▶ Work to be completed: Reproduce the records that follow in full, excluding any picture they contain.

▶ The data:
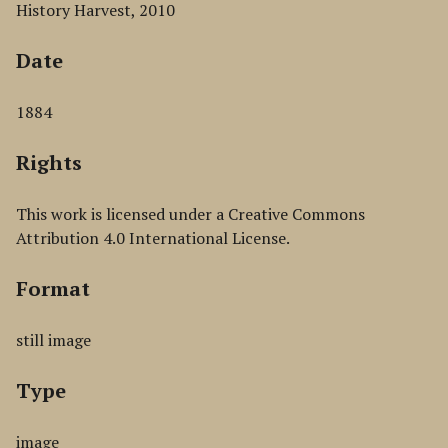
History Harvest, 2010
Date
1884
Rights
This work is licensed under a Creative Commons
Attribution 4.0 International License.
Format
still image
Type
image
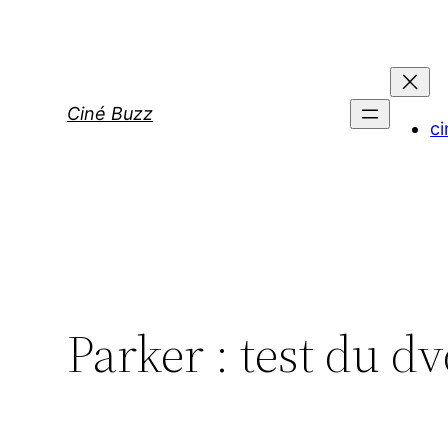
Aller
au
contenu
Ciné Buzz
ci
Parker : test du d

▶ Output of the exercise:
History Harvest, 2010
Date
1884
Rights
This work is licensed under a Creative Commons
Attribution 4.0 International License.
Format
still image
Type
image
Aller
au
contenu
Ciné Buzz
ci
Parker : test du d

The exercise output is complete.